Nacimiento y Paraíso: la adoración a los pastores de Roma

El retablo de la adoración de los pastores de la Iglesia de los Agustinos Recoletos en vía Sistina, Roma, es uno de las representaciones de la Navidad más antiguas que mantiene la Orden. Fue realizado por el escultor barroco Franco Siciliano. El agustino recoleto Pablo Panedas relata la historia de esta obra de arte en este artículo

Bien puede considerarse el Nacimiento recoleto por excelencia. No en vano está localizado en una de las comunidades más antiguas de la Orden, que este 2019 celebrará los 400 años de existencia. Se trata de la casa de vía Sistina, en el centro de Roma, donde viven los religiosos jóvenes que estudian en las universidades eclesiásticas de la Ciudad Eterna.

No es un Nacimiento al uso, la típica obra artesanal que se instala para la Navidad y luego se retira y se guarda. Tiene categoría de obra de arte; la única de esta iglesia que suele aparecer en las guías artísticas de Roma. Es un altorrelieve de grandes dimensiones (230 x 195 cm) labrado en un bloque de mármol blanco y enmarcado en una composición de estuco coronada por el emblema del corazón biflechado propio de la Orden de Agustinos Recoletos.

Su autor se llamaba Francisco Grassía, y a veces se le conoce como Franco Siciliano, por haber nacido en la capital de Sicilia, Palermo, en fecha no precisada.

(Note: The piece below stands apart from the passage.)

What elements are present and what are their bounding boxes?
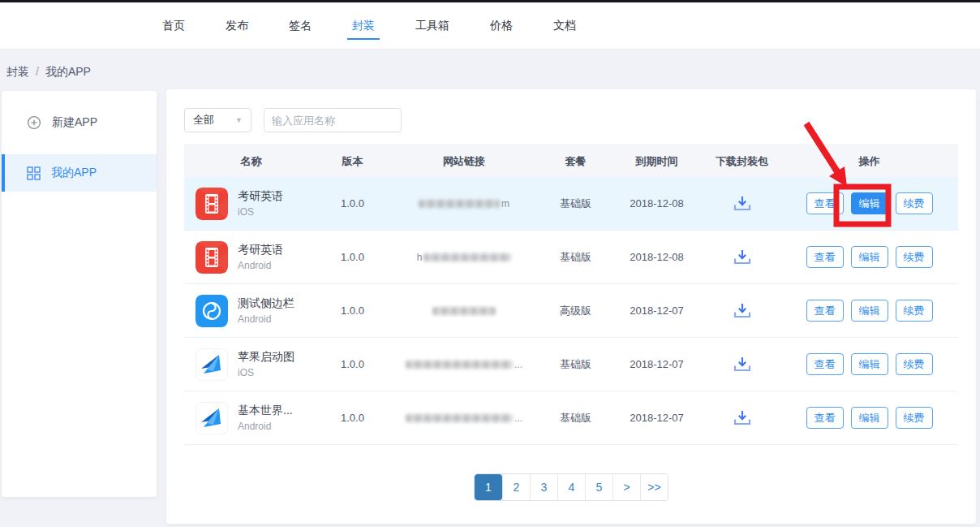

No se le considera un gran escultor; es uno más en la Roma del siglo XVII, dominada por las figuras geniales de Bernini y Borromini. Y este Nacimiento es la obra de su vida, fruto de años de trabajo y estudio. En el momento de hacer testamento, el 12 de junio de 1670, lo tenía en su taller, y encarga que a su muerte sea legado a alguna iglesia “notable” de Roma.

Por aquellos años se estaba levantando, en pleno centro de la ciudad, la iglesia de los Agustinos Recoletos. El arquitecto que dirigía las obras era un lego dominico, de nombre José Paglia, también nacido en Palermo. Este paisanaje hubo de pesar a la hora de elegir destino para el Nacimiento. Lo cierto es que aquí se instala desde el primer momento de la bendición del templo, el 18 de enero de 1672. Desde entonces, será uno de sus retablos.

En su testamento, Grassía describía el altorrelieve como “nacimiento con gloria del Paraíso”. Y, efectivamente, esas son las dos partes que lo componen, correspondientes a los dos planos: en la mitad superior del retablo se representa  el Paraíso; y, en la parte inferior, la adoración del Niño por los pastores de Belén.

En esta mitad inferior, sorprende el contraste entre la escena central y las dos laterales. En el centro, en un ambiente sereno, María y José muestran al Niño. En los cuadros laterales, bulle toda una multitud de pastores –con sus animales y sus útiles– que convergen hacia el misterio, postrándose en adoración, ofreciendo dones, tocando instrumentos musicales…

La escena celeste no es menos movida, aunque sí más armónica. La domina la clásica representación de Dios Padre, que sobrevuela y escruta la escena de la encarnación. A su alrededor revolotea un torbellino de ángeles cantores que se acompañan con instrumentos musicales.

Da unidad y hondura teológica a las dos escenas el eje vertical que forman las tres personas de la Santísima Trinidad: con su mano derecha extendida, el Padre envía al Espíritu Santo –que aparece debajo Él en forma de paloma–, como ha hecho también con el Hijo, que acaba de tomar carne. Ese es el eje del mundo y de la historia, que cobra sentido en Cristo, ‘Dios-con-nosotros’ nacido en Belén.